Prunus sibirica F106 Whole Genome v1.0 Assembly & Annotation
Publication: submitted for publication
Authors list: Lin Wang#, Mengzhen Huang#, Zhuo Chen#, Jiao Zhang#, Xuewen Wang#, Gaopu Zhu, Han Zhao, Huimin Liu, Qiang Gao, Hongwei Lu, Wanyu Xu, Ningning Gou, Huilong Du, Xiuxiu Li, Chen Chen, Haikun Bai, Xuchun Zhu1, Chu Wang, Yujing Zhang, Tiezhu Li, Wenquan Bao, Qiuping Zhang, Xiaoli Zhang, Depeng Wang, Jiang Hu, Jingjing Li, Jeffrey L. Bennetzen*, Chengzhi Liang*, Ta-na Wuyun*
#These authors contributed equally: Lin Wang, Mengzhen Huang, Zhuo Chen, Hongwei Lu, Xuewen Wang.
*Corresponding author: Jeffrey L. Bennetzen*, Chengzhi Liang*, Ta-na Wuyun*.

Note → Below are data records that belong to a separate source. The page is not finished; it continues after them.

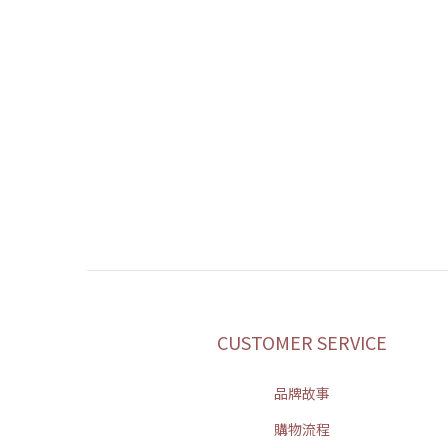
CUSTOMER SERVICE
品牌故事
購物流程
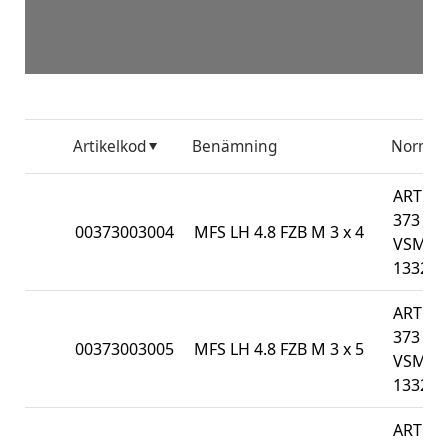
Artikelkod
Benämning
Norm
ART
373 /
00373003004
MFS LH 4.8 FZB M 3 x 4
VSM
13328
ART
373 /
00373003005
MFS LH 4.8 FZB M 3 x 5
VSM
13328
ART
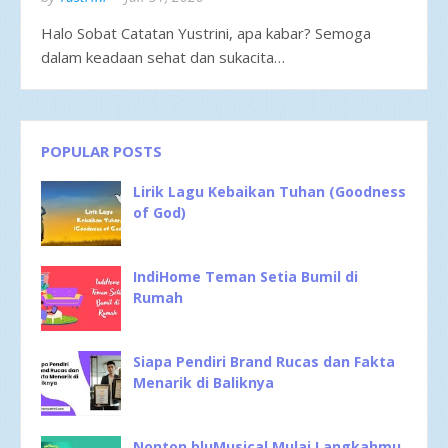
Halo Sobat Catatan Yustrini, apa kabar? Semoga
dalam keadaan sehat dan sukacita…
POPULAR POSTS
Lirik Lagu Kebaikan Tuhan (Goodness
of God)
IndiHome Teman Setia Bumil di
Rumah
Siapa Pendiri Brand Rucas dan Fakta
Menarik di Baliknya
Nonton bluMusical Mulai Langkahmu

Apricot is an economically and ecologically important species that has been cultivated for thousands of years. However, the genetic foundations of its origin, domestication, and agronomic traits remain unclear. Here, we provide chromosome-level genome sequence assemblies of the wild species Prunus sibirica (‘F106’) and two cultivated apricots (‘Sungold’ and ‘Longwangmao’). With scaffold N50 lengths of 10.5-14.1 Mb, the genome assemblies are 218-225 Mb in size and contain 32,669-32,987 predicted protein-encoding genes. We also obtained resequencing data for 307 accessions of different geographic origins. Our population genomic analyses indicate that kernel consumption apricots (KCA) germplasm has both extensive heterozygosity and admixture from fresh fruit P. armeniaca (FFA) indicates very recent hybridization between P. sibirica and FFA. We identified multiple genomic regions and candidate genes significantly associated with 12 important fruit and kernel traits, such as kernel taste, using genome-wide association studies. This study provides important resources for the genetic improvement of apricot germplasm.

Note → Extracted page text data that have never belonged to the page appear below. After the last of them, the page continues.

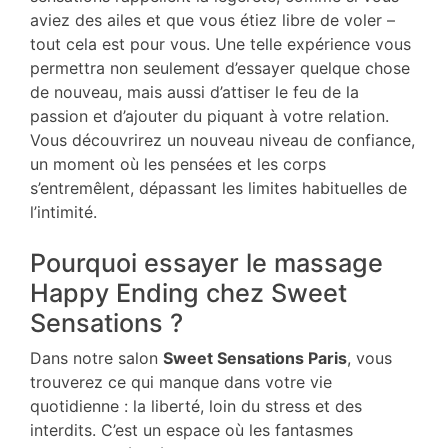
aviez des ailes et que vous étiez libre de voler –
tout cela est pour vous. Une telle expérience vous
permettra non seulement d’essayer quelque chose
de nouveau, mais aussi d’attiser le feu de la
passion et d’ajouter du piquant à votre relation.
Vous découvrirez un nouveau niveau de confiance,
un moment où les pensées et les corps
s’entremêlent, dépassant les limites habituelles de
l’intimité.
Pourquoi essayer le massage
Happy Ending chez Sweet
Sensations ?
Dans notre salon
Sweet Sensations Paris
, vous
trouverez ce qui manque dans votre vie
quotidienne : la liberté, loin du stress et des
interdits. C’est un espace où les fantasmes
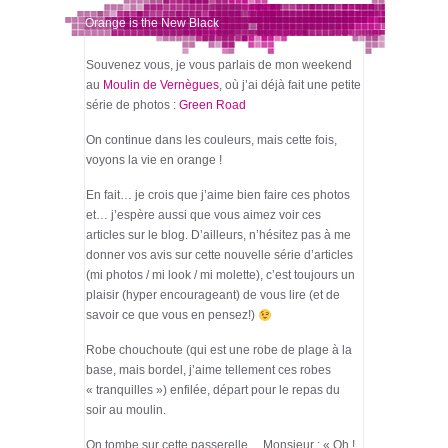
Orange is the New Black
Souvenez vous, je vous parlais de mon weekend
au
Moulin de Vernègues
, où j’ai déjà fait une petite
série de photos :
Green Road
On continue dans les couleurs, mais cette fois,
voyons la vie en orange !
En fait… je crois que j’aime bien faire ces photos
et… j’espère aussi que vous aimez voir ces
articles sur le blog. D’ailleurs, n’hésitez pas à me
donner vos avis sur cette nouvelle série d’articles
(mi photos / mi look / mi molette), c’est toujours un
plaisir (hyper encourageant) de vous lire (et de
savoir ce que vous en pensez!)
Robe chouchoute (qui est une robe de plage à la
base, mais bordel, j’aime tellement ces robes
« tranquilles ») enfilée, départ pour le repas du
soir au moulin.
On tombe sur cette passerelle… Monsieur : « Oh !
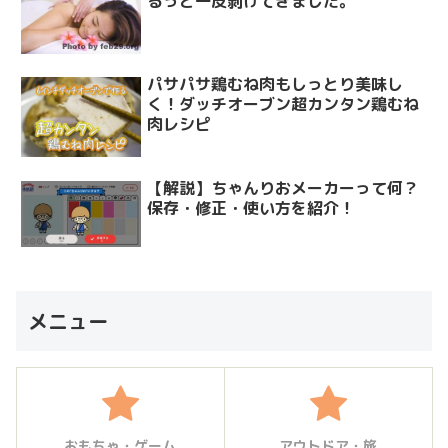
るっと一皮剥けてきました。
パサパサ鶏むね肉もしっとり美味し
く！ダッチオーブン超カンタン鶏むね
肉レシピ
【解説】ちゃんりおメーカーって何？
保存・修正・使い方を紹介！
メニュー
おもちゃ・ゲーム
アウトドア・旅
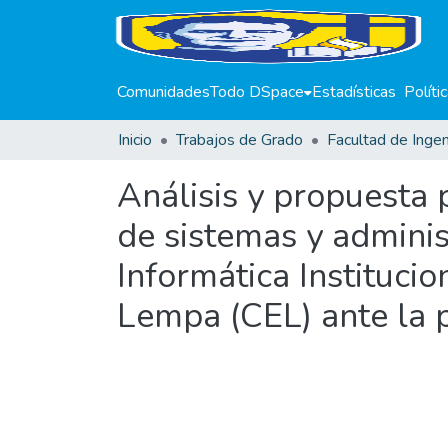
Comunidades
Todo DSpace
Estadísticas
Políti
Inicio
Trabajos de Grado
Facultad de Ingen
Análisis y propuesta 
de sistemas y adminis
Informática Institucio
Lempa (CEL) ante la p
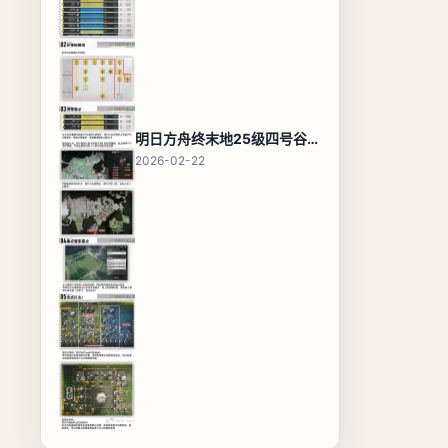
明日方舟终末地25级四号谷地基地蓝图，高效布局规划
2026-02-22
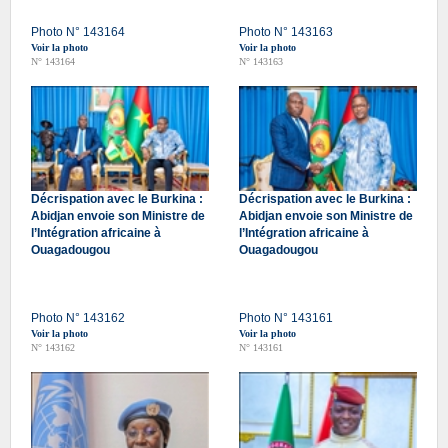
Photo N° 143164
Photo N° 143163
Voir la photo
Voir la photo
N° 143164
N° 143163
Décrispation avec le Burkina :
Décrispation avec le Burkina :
Abidjan envoie son Ministre de
Abidjan envoie son Ministre de
l’Intégration africaine à
l’Intégration africaine à
Ouagadougou
Ouagadougou
Photo N° 143162
Photo N° 143161
Voir la photo
Voir la photo
N° 143162
N° 143161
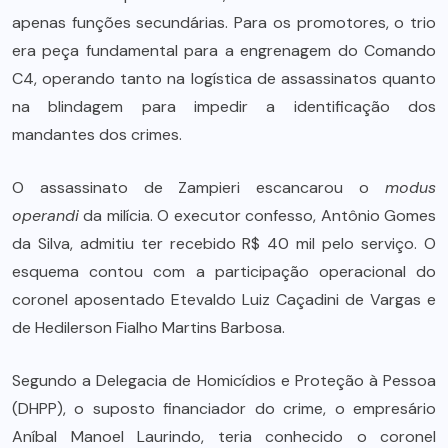
apenas funções secundárias. Para os promotores, o trio
era peça fundamental para a engrenagem do Comando
C4, operando tanto na logística de assassinatos quanto
na blindagem para impedir a identificação dos
mandantes dos crimes.
O assassinato de Zampieri escancarou o
modus
operandi
da milícia. O executor confesso, Antônio Gomes
da Silva, admitiu ter recebido R$ 40 mil pelo serviço. O
esquema contou com a participação operacional do
coronel aposentado Etevaldo Luiz Caçadini de Vargas e
de Hedilerson Fialho Martins Barbosa.
Segundo a Delegacia de Homicídios e Proteção à Pessoa
(DHPP), o suposto financiador do crime, o empresário
Aníbal Manoel Laurindo, teria conhecido o coronel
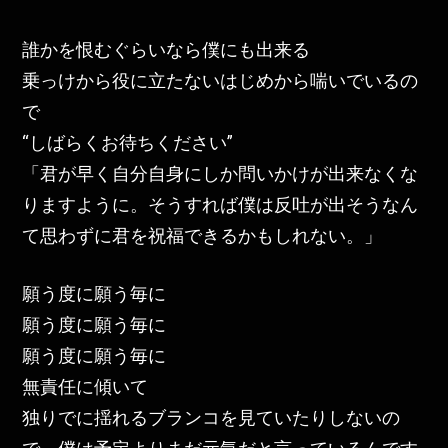
誰かを恨むぐらいなら僕にも出来る
乗っけから役に立たないはじめから喘いでいるの
で
“しばらくお待ちください”
「君が早く自分自身にしか問いかけが出来なくな
りますように。そうすれば僕は反吐が出そうなん
て思わずに君を祝福できるかもしれない。」
願う度に願う毎に
願う度に願う毎に
願う度に願う毎に
無責任に傾いて
独りでに揺れるブランコを見ていたりしないの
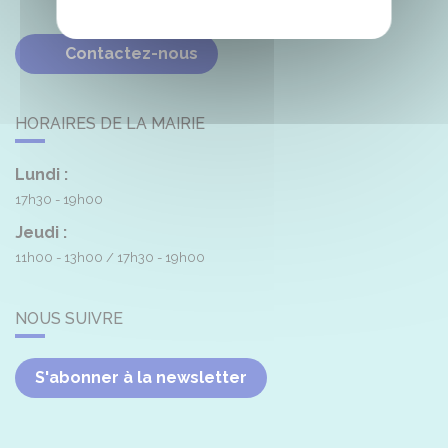
Contactez-nous
HORAIRES DE LA MAIRIE
Lundi :
17h30 - 19h00
Jeudi :
11h00 - 13h00
17h30 - 19h00
NOUS SUIVRE
S'abonner à la newsletter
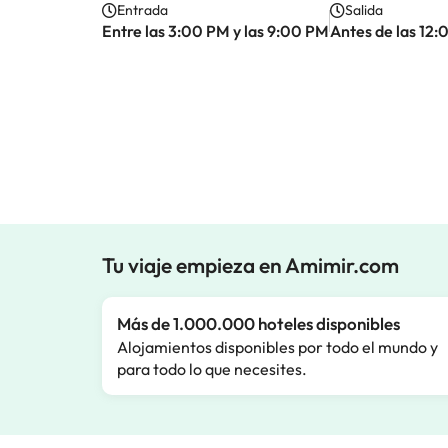
Entrada
Salida
Entre las 3:00 PM y las 9:00 PM
Antes de las 12
Tu viaje empieza en Amimir.com
Más de 1.000.000 hoteles disponibles
Alojamientos disponibles por todo el mundo y
para todo lo que necesites.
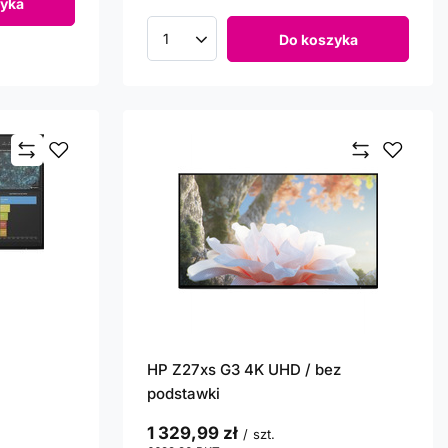
yka
Do koszyka
Ilość produktów
HP Z27xs G3 4K UHD / bez
podstawki
1 329,99 zł
/
szt.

Genome facts and statistics:
Three genomes, including one for the wild apricot species (Prunus sibirica, accession ‘F106’) and two for phenotypically distinct subtypes of cultivated apricot (Prunus armeniaca, FFA accession ‘Sungold’, and KCA accession ‘Longwangmao’) were sequenced and assembled using a combination of long read sequencing (PacBio), optical mapping (BioNano), and high-throughput chromatin conformation capture (Hi-C) technologies. The final genome assemblies covered 217 Mb with a scaffold N50 (where N50 ist heminimum scaffold length needed to cover 50% of the genome) length of 11.55 Mb for ‘Sungold’, 219 Mb with a scaffold N50 length of 10.50 Mb for ‘F106’, and 225 Mb with a scaffold N50 length of 14.10 Mb for ‘Longwangmao’. A total of 32,669, 32,959, and 32,987 protein-encoding genes with the average coding sequence length of ~1 kb and on average six exons per gene were annotated in the ‘Sungold’, ‘F106’, and ‘Longwangmao’ genomes, respectively.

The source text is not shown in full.